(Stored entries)
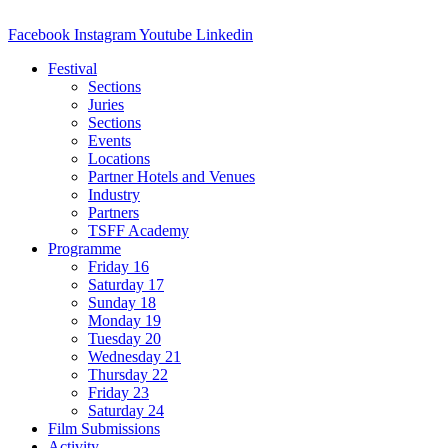
Facebook
Instagram
Youtube
Linkedin
Festival
Sections
Juries
Sections
Events
Locations
Partner Hotels and Venues
Industry
Partners
TSFF Academy
Programme
Friday 16
Saturday 17
Sunday 18
Monday 19
Tuesday 20
Wednesday 21
Thursday 22
Friday 23
Saturday 24
Film Submissions
Activity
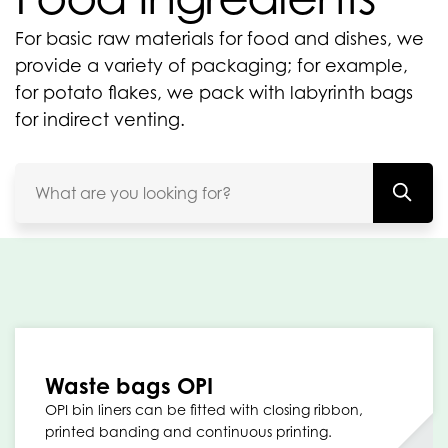
For basic raw materials for food and dishes, we
provide a variety of packaging; for example,
for potato flakes, we pack with labyrinth bags
for indirect venting.
Waste bags OPI
OPI bin liners can be fitted with closing ribbon,
printed banding and continuous printing.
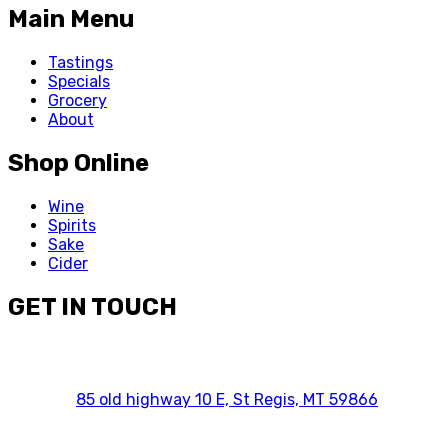
Main Menu
Tastings
Specials
Grocery
About
Shop Online
Wine
Spirits
Sake
Cider
GET IN TOUCH
85 old highway 10 E, St Regis, MT 59866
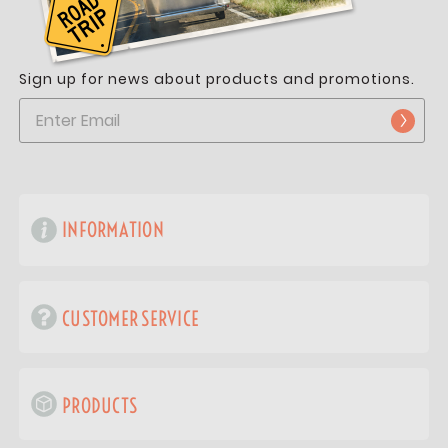
Sign up for news about products and promotions.
INFORMATION
CUSTOMER SERVICE
PRODUCTS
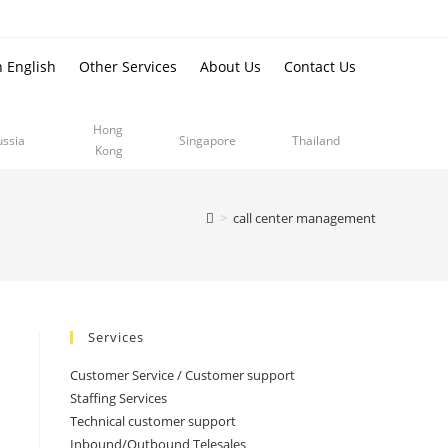
n English
Other Services
About Us
Contact Us
Hong
ussia
Singapore
Thailand
Kong
>
call center management
Services
Customer Service / Customer support
Staffing Services
Technical customer support
Inbound/Outbound Telesales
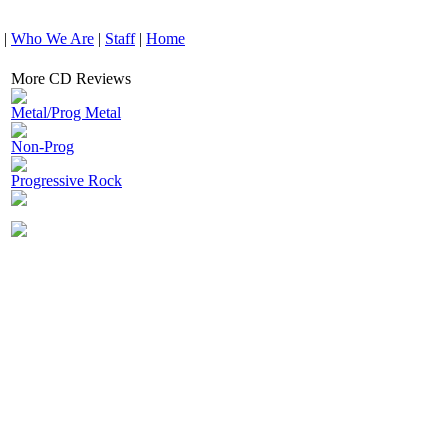
|
Who We Are
|
Staff
|
Home
More CD Reviews
Metal/Prog Metal
Non-Prog
Progressive Rock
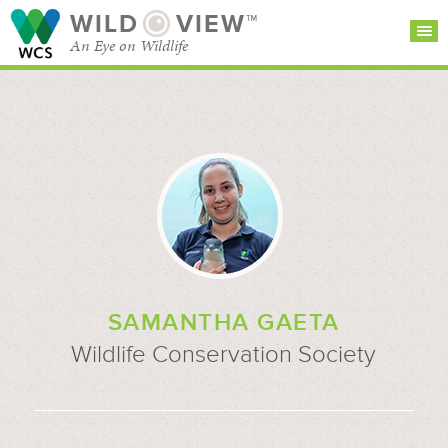
WILD
VIEW™
An Eye on Wildlife
SEARCH FOR STORIES
SUBSCRIBE
BROWSE
CATEGORIES
SAMANTHA GAETA
Wildlife Conservation Society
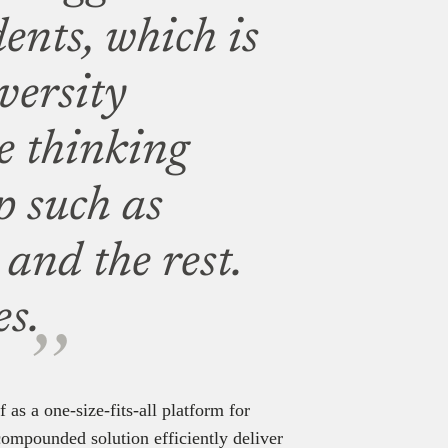
ents, which is
iversity
e thinking
p such as
nd the rest.
s.
f as a one-size-fits-all platform for
 compounded solution efficiently deliver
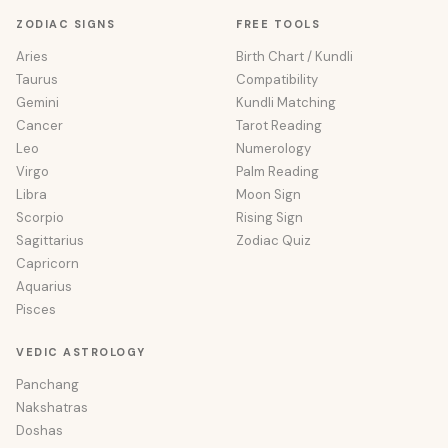
ZODIAC SIGNS
FREE TOOLS
Aries
Birth Chart / Kundli
Taurus
Compatibility
Gemini
Kundli Matching
Cancer
Tarot Reading
Leo
Numerology
Virgo
Palm Reading
Libra
Moon Sign
Scorpio
Rising Sign
Sagittarius
Zodiac Quiz
Capricorn
Aquarius
Pisces
VEDIC ASTROLOGY
Panchang
Nakshatras
Doshas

◆ What is being asked ◆
With the pictures removed, return each record above exactly as given.

◆ Expected answer ◆
Facebook
Instagram
Youtube
Linkedin
Festival
Sections
Juries
Sections
Events
Locations
Partner Hotels and Venues
Industry
Partners
TSFF Academy
Programme
Friday 16
Saturday 17
Sunday 18
Monday 19
Tuesday 20
Wednesday 21
Thursday 22
Friday 23
Saturday 24
Film Submissions
Activity
For basic raw materials for food and dishes, we
provide a variety of packaging; for example,
for potato flakes, we pack with labyrinth bags
for indirect venting.
Waste bags OPI
OPI bin liners can be fitted with closing ribbon,
printed banding and continuous printing.
Main Menu
Tastings
Specials
Grocery
About
Shop Online
Wine
Spirits
Sake
Cider
GET IN TOUCH
85 old highway 10 E, St Regis, MT 59866
Sign up for news about products and promotions.
INFORMATION
CUSTOMER SERVICE
PRODUCTS
n English
Other Services
About Us
Contact Us
Hong
ussia
Singapore
Thailand
Kong
>
call center management
Services
Customer Service / Customer support
Staffing Services
Technical customer support
Inbound/Outbound Telesales
|
Who We Are
|
Staff
|
Home
More CD Reviews
Metal/Prog Metal
Non-Prog
Progressive Rock
WILD
VIEW™
An Eye on Wildlife
SEARCH FOR STORIES
SUBSCRIBE
BROWSE
CATEGORIES
SAMANTHA GAETA
Wildlife Conservation Society
ents, which is
iversity
e thinking
p such as
nd the rest.
s.
f as a one-size-fits-all platform for
 compounded solution efficiently deliver
ZODIAC SIGNS
FREE TOOLS
Aries
Birth Chart / Kundli
Taurus
Compatibility
Gemini
Kundli Matching
Cancer
Tarot Reading
Leo
Numerology
Virgo
Palm Reading
Libra
Moon Sign
Scorpio
Rising Sign
Sagittarius
Zodiac Quiz
Capricorn
Aquarius
Pisces
VEDIC ASTROLOGY
Panchang
Nakshatras
Doshas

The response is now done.